XENIA — Trial for Bellbrook-Sugarcreek schools Superintendent Doug Cozad, already delayed because two judges excused themselves from the case, is now set back until early October as a third judge has accepted the assignment to handle the case.

>> RELATED: School board trial loses another judge

That third judge refused to throw out the case against Superintendent Doug Cozad as well as current and former school board members on charges of illegal transaction of public money and dereliction of duty.

Families in Bellbrook are ready for the case to be over and done with because they want a fresh start for the 2022-23 school year.

“I just think it speaks bad for Bellbrook,” Sadonna Schofield told News Center 7′s Molly Koweek on Wednesday evening.

Cozad’s attorney filed motions asking the trial judge to disqualify the special prosecutor in the case and dismiss the entire case on constitutional ground.

Monday, the trial judge overruled both motions to keep the case pointed toward an Oct. 3 start date.
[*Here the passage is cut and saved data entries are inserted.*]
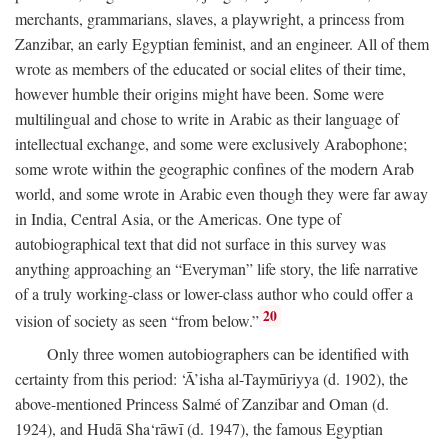
merchants, grammarians, slaves, a playwright, a princess from
Zanzibar, an early Egyptian feminist, and an engineer. All of them
wrote as members of the educated or social elites of their time,
however humble their origins might have been. Some were
multilingual and chose to write in Arabic as their language of
intellectual exchange, and some were exclusively Arabophone;
some wrote within the geographic confines of the modern Arab
world, and some wrote in Arabic even though they were far away
in India, Central Asia, or the Americas. One type of
autobiographical text that did not surface in this survey was
anything approaching an “Everyman” life story, the life narrative
of a truly working-class or lower-class author who could offer a
20
vision of society as seen “from below.”
Only three women autobiographers can be identified with
certainty from this period: ‘Ā’isha al-Taymūriyya (d. 1902), the
above-mentioned Princess Salmé of Zanzibar and Oman (d.
1924), and Hudā Sha‘rāwī (d. 1947), the famous Egyptian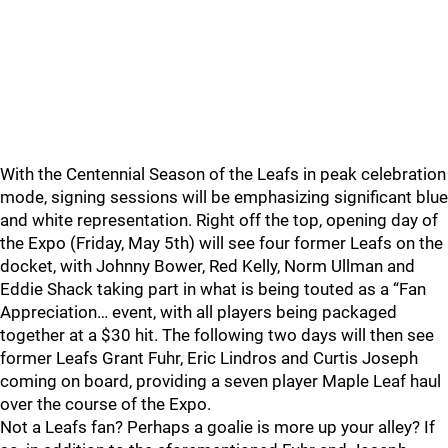
With the Centennial Season of the Leafs in peak celebration
mode, signing sessions will be emphasizing significant blue
and white representation. Right off the top, opening day of
the Expo (Friday, May 5th) will see four former Leafs on the
docket, with Johnny Bower, Red Kelly, Norm Ullman and
Eddie Shack taking part in what is being touted as a “Fan
Appreciation… event, with all players being packaged
together at a $30 hit. The following two days will then see
former Leafs Grant Fuhr, Eric Lindros and Curtis Joseph
coming on board, providing a seven player Maple Leaf haul
over the course of the Expo.
Not a Leafs fan? Perhaps a goalie is more up your alley? If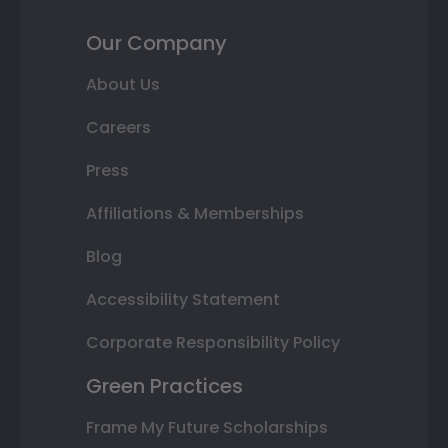
Our Company
About Us
Careers
Press
Affiliations & Memberships
Blog
Accessibility Statement
Corporate Responsibility Policy
Green Practices
Frame My Future Scholarships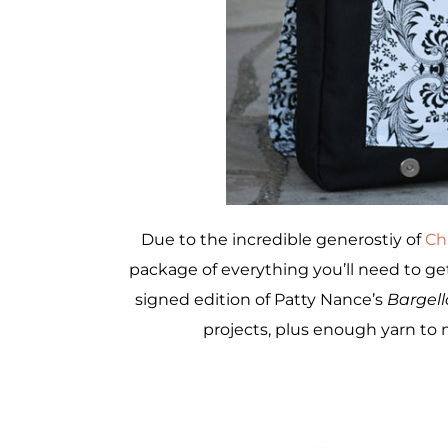
Due to the incredible generostiy of
Ch
package of everything you’ll need to get
signed edition of Patty Nance’s
Bargell
projects, plus enough yarn to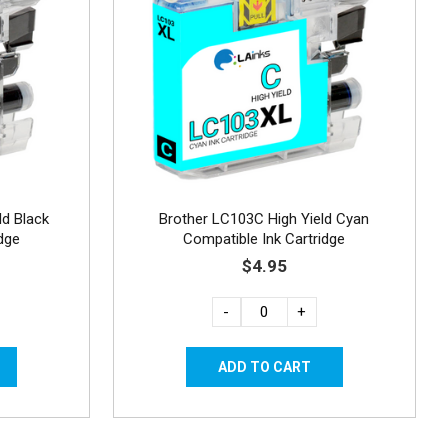
ld Black
Brother LC103C High Yield Cyan
dge
Compatible Ink Cartridge
$4.95
-
+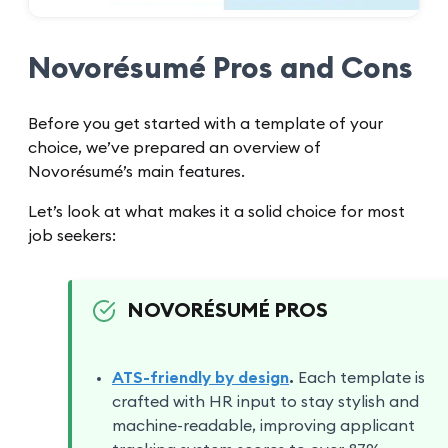
Novorésumé Pros and Cons
Before you get started with a template of your
choice, we’ve prepared an overview of
Novorésumé’s main features.
Let’s look at what makes it a solid choice for most
job seekers:
NOVORÉSUMÉ PROS
ATS-friendly by design
.
Each template is
crafted with HR input to stay stylish and
machine-readable, improving applicant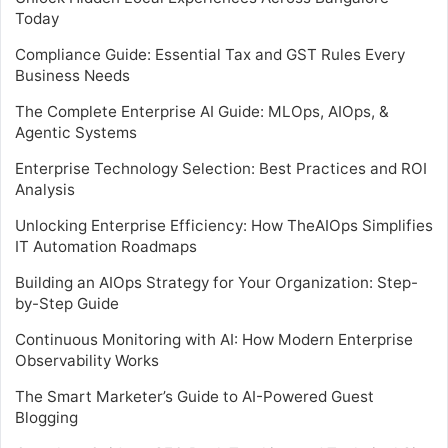
Today
Compliance Guide: Essential Tax and GST Rules Every
Business Needs
The Complete Enterprise AI Guide: MLOps, AIOps, &
Agentic Systems
Enterprise Technology Selection: Best Practices and ROI
Analysis
Unlocking Enterprise Efficiency: How TheAIOps Simplifies
IT Automation Roadmaps
Building an AIOps Strategy for Your Organization: Step-
by-Step Guide
Continuous Monitoring with AI: How Modern Enterprise
Observability Works
The Smart Marketer’s Guide to AI-Powered Guest
Blogging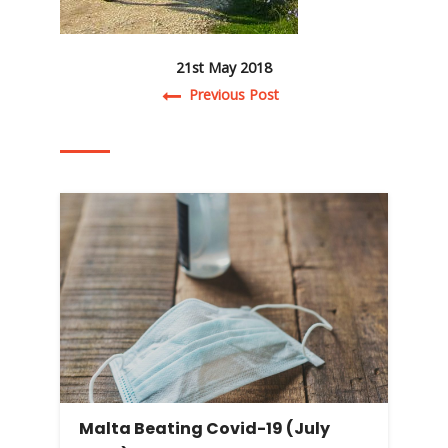
21st May 2018
Post navigation
Previous Post
Malta Beating Covid-19 (July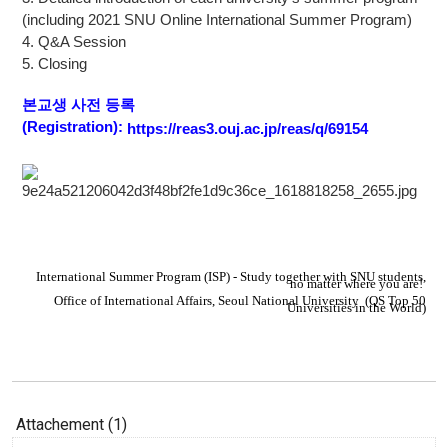
(including 2021 SNU Online International Summer Program)
4. Q&A Session
5. Closing
본교생 사전 등록
(Registration):
https://reas3.ouj.ac.jp/reas/q/69154
I
nternational Summer Program (ISP) - Study together with SNU students,
no matter where you are!
Office of International Affairs,
S
eoul National University
(QS Top 50
Universities in the World)
Attachement (1)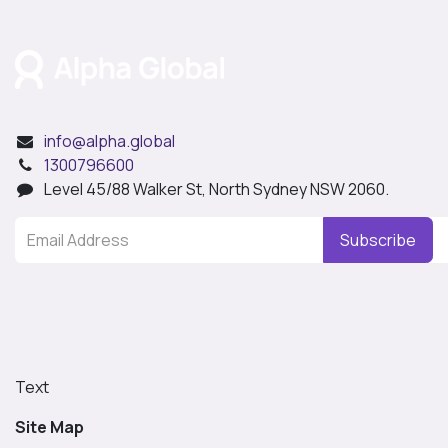
info@alpha.global
1300796600
Level 45/88 Walker St, North Sydney NSW 2060.
Subscribe
Text
Site Map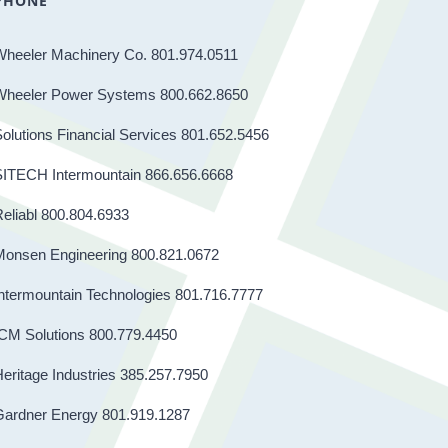
PHONE
Wheeler Machinery Co. 801.974.0511
Wheeler Power Systems 800.662.8650
olutions Financial Services 801.652.5456
SITECH Intermountain 866.656.6668
eliabl 800.804.6933
Monsen Engineering 800.821.0672
ntermountain Technologies 801.716.7777
CM Solutions 800.779.4450
eritage Industries 385.257.7950
Gardner Energy 801.919.1287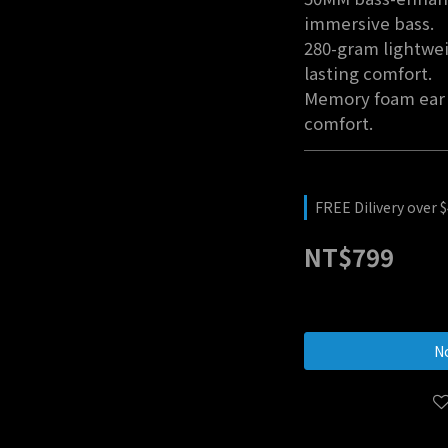
immersive bass.
280-gram lightwei
lasting comfort.
Memory foam ear 
comfort.
FREE Dilivery over 
NT$799
No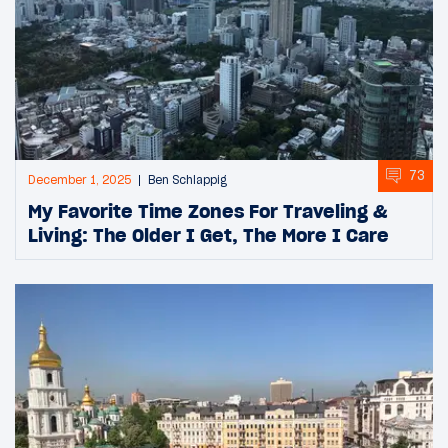
73
December 1, 2025
Ben Schlappig
My Favorite Time Zones For Traveling &
Living: The Older I Get, The More I Care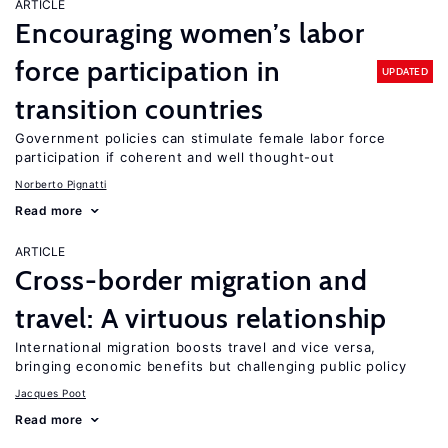
ARTICLE
Encouraging women’s labor
force participation in
UPDATED
transition countries
Government policies can stimulate female labor force
participation if coherent and well thought-out
Norberto Pignatti
Read more
ARTICLE
Cross-border migration and
travel: A virtuous relationship
International migration boosts travel and vice versa,
bringing economic benefits but challenging public policy
Jacques Poot
Read more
Here’s a timeline about the case, according to Xenia Municipal Court filings:

◊ Cozad and school board members used taxpayer money to promote a levy

◊ The levy failed and Cozad is accused of authorizing more than $37,000 to hire consulting company to help with communication and messaging

◊ About the same time Cozad hired the consultant, the school district hired a research company to survey registered voters by phone. The district said Cozad reviewed and approved the questions and the $15,000 that was paid to the research company.

Cozad’s attorney and the prosecutors have argued in court for months trying to convince the various trial judges that have been assigned to handle the trial why the case should be thrown out or why it should be heard in a courtroom.
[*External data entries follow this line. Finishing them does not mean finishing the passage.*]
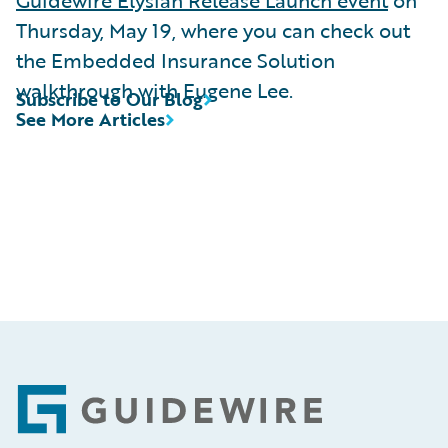
Thursday, May 19, where you can check out
the Embedded Insurance Solution
walkthrough with Eugene Lee.
Subscribe to Our Blog
See More Articles
Footer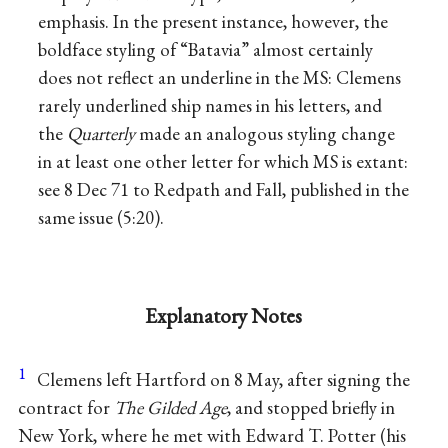
emphasis. In the present instance, however, the
boldface styling of “Batavia” almost certainly
does not reflect an underline in the MS: Clemens
rarely underlined ship names in his letters, and
the
Quarterly
made an analogous styling change
in at least one other letter for which MS is extant:
see 8 Dec 71 to Redpath and Fall, published in the
same issue (5:20).
Explanatory Notes
1
Clemens left Hartford on 8 May, after signing the
contract for
The Gilded Age
, and stopped briefly in
New York, where he met with Edward T. Potter (his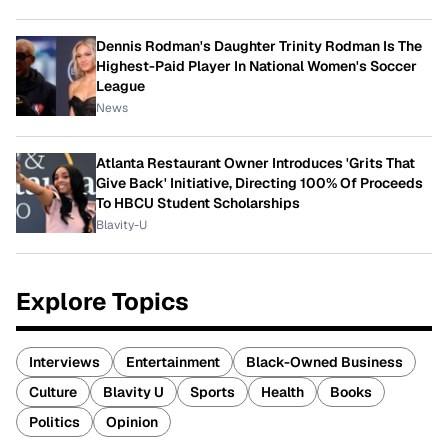
Dennis Rodman's Daughter Trinity Rodman Is The
Highest-Paid Player In National Women's Soccer
League
News
Atlanta Restaurant Owner Introduces 'Grits That
Give Back' Initiative, Directing 100% Of Proceeds
To HBCU Student Scholarships
Blavity-U
Explore Topics
Interviews
Entertainment
Black-Owned Business
Culture
Blavity U
Sports
Health
Books
Politics
Opinion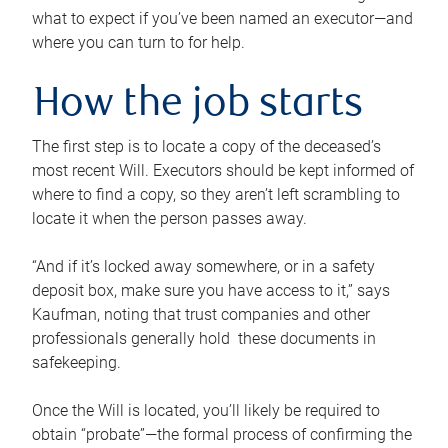
what to expect if you’ve been named an executor—and
where you can turn to for help.
How the job starts
The first step is to locate a copy of the deceased’s
most recent Will. Executors should be kept informed of
where to find a copy, so they aren’t left scrambling to
locate it when the person passes away.
“And if it’s locked away somewhere, or in a safety
deposit box, make sure you have access to it,” says
Kaufman, noting that trust companies and other
professionals generally hold these documents in
safekeeping.
Once the Will is located, you’ll likely be required to
obtain “probate”—the formal process of confirming the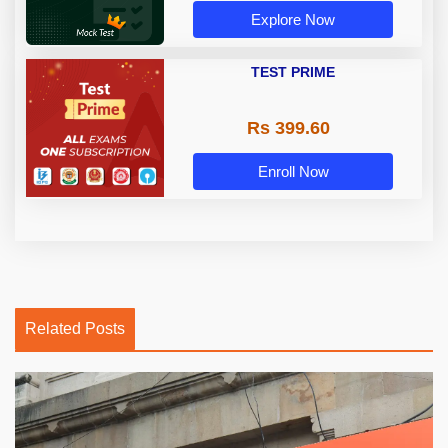
Explore Now
TEST PRIME
Rs 399.60
Enroll Now
Related Posts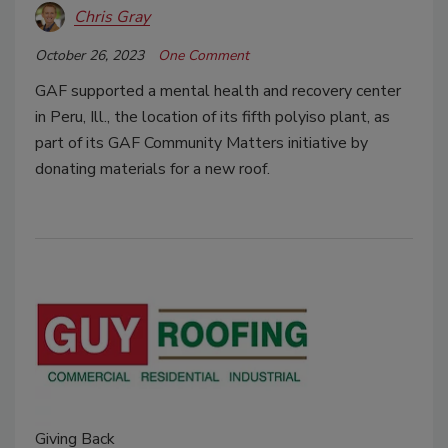
Chris Gray
October 26, 2023
One Comment
GAF supported a mental health and recovery center
in Peru, Ill., the location of its fifth polyiso plant, as
part of its GAF Community Matters initiative by
donating materials for a new roof.
Giving Back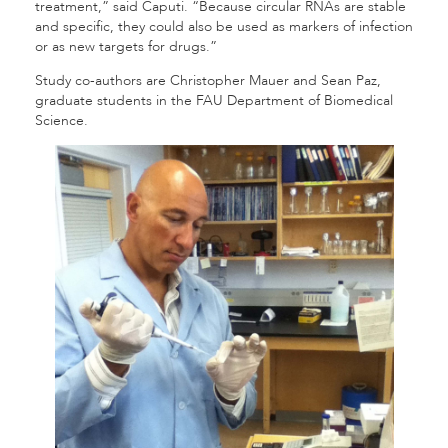
treatment,” said Caputi. “Because circular RNAs are stable
and specific, they could also be used as markers of infection
or as new targets for drugs.”
Study co-authors are Christopher Mauer and Sean Paz,
graduate students in the FAU Department of Biomedical
Science.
Wednesday, Cozad’s attorney declined extended comment, but said, “we respect the court’s decision and will proceed as is appropriate.”

While Cozad faces the eight criminal counts in all (four involving the transaction of public money and four involving dereliction), there are two former and one current board member charged in the case as well.
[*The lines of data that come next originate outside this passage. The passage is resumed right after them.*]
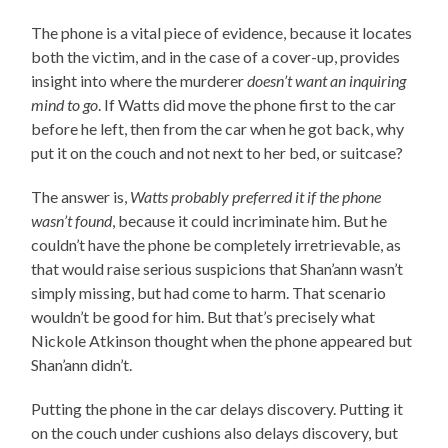
The phone is a vital piece of evidence, because it locates
both the victim, and in the case of a cover-up, provides
insight into where the murderer
doesn’t want an inquiring
mind to go
. If Watts did move the phone first to the car
before he left, then from the car when he got back, why
put it on the couch and not next to her bed, or suitcase?
The answer is,
Watts probably preferred it if the phone
wasn’t found
, because it could incriminate him. But he
couldn’t have the phone be completely irretrievable, as
that would raise serious suspicions that Shan’ann wasn’t
simply missing, but had come to harm. That scenario
wouldn’t be good for him. But that’s precisely what
Nickole Atkinson thought when the phone appeared but
Shan’ann didn’t.
Putting the phone in the car delays discovery. Putting it
on the couch under cushions also delays discovery, but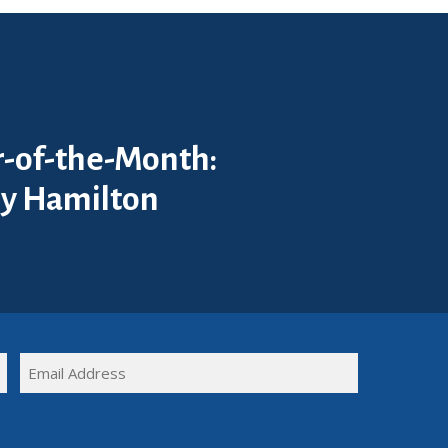
-of-the-Month:
y Hamilton
FULL
EMAIL
NAME
(REQUIRED)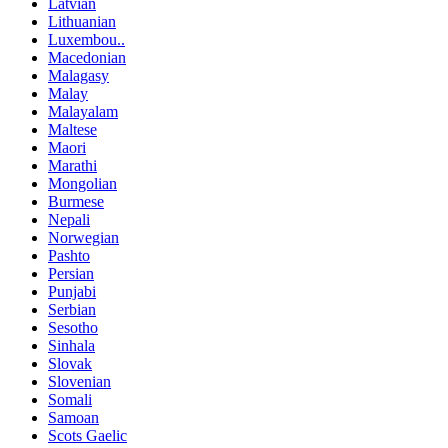
Latvian
Lithuanian
Luxembou..
Macedonian
Malagasy
Malay
Malayalam
Maltese
Maori
Marathi
Mongolian
Burmese
Nepali
Norwegian
Pashto
Persian
Punjabi
Serbian
Sesotho
Sinhala
Slovak
Slovenian
Somali
Samoan
Scots Gaelic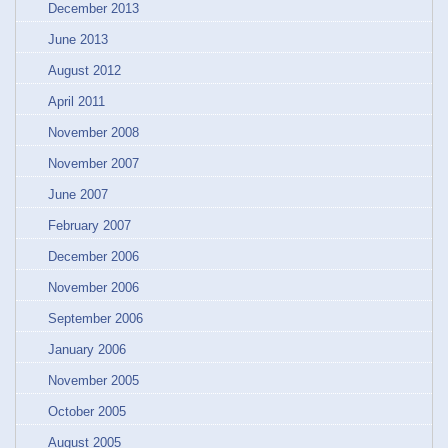
December 2013
June 2013
August 2012
April 2011
November 2008
November 2007
June 2007
February 2007
December 2006
November 2006
September 2006
January 2006
November 2005
October 2005
August 2005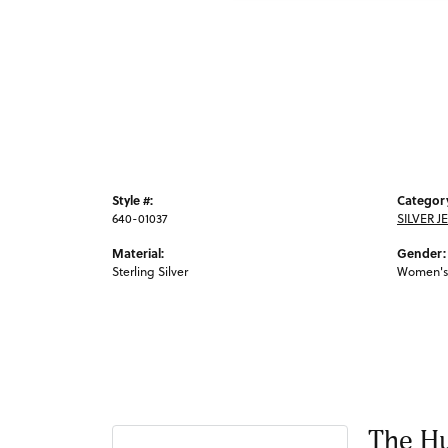
Style #:
Categor
640-01037
SILVER J
Material:
Gender:
Sterling Silver
Women's
The Hu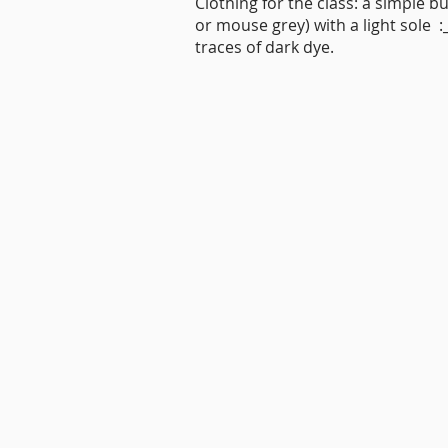
Clothing for the class: a simple bu
or mouse grey) with a light sole
traces of dark dye.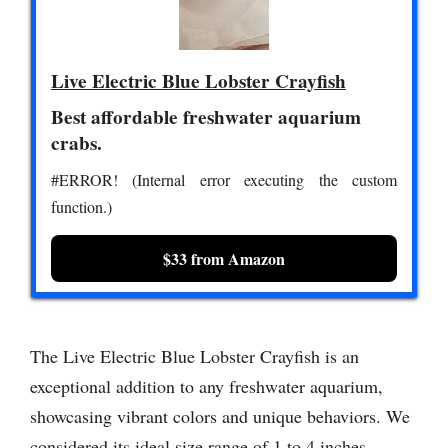
Live Electric Blue Lobster Crayfish
Best affordable freshwater aquarium
crabs.
#ERROR! (Internal error executing the custom
function.)
$33 from Amazon
The Live Electric Blue Lobster Crayfish is an
exceptional addition to any freshwater aquarium,
showcasing vibrant colors and unique behaviors. We
considered its ideal size range of 1 to 4 inches,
Co-defendants David Carpenter, Virginia Slouffman and Elizabeth Betz each face single counts of illegal transaction of public funds and dereliction of duty, according to online court records.

One of the co-defendants, current board member Betz, sought to have the case against her dismissed. The judge denied her request.

John Uhl, fraud investigator with the state auditor’s special investigations unit, filed the charges in November 2021.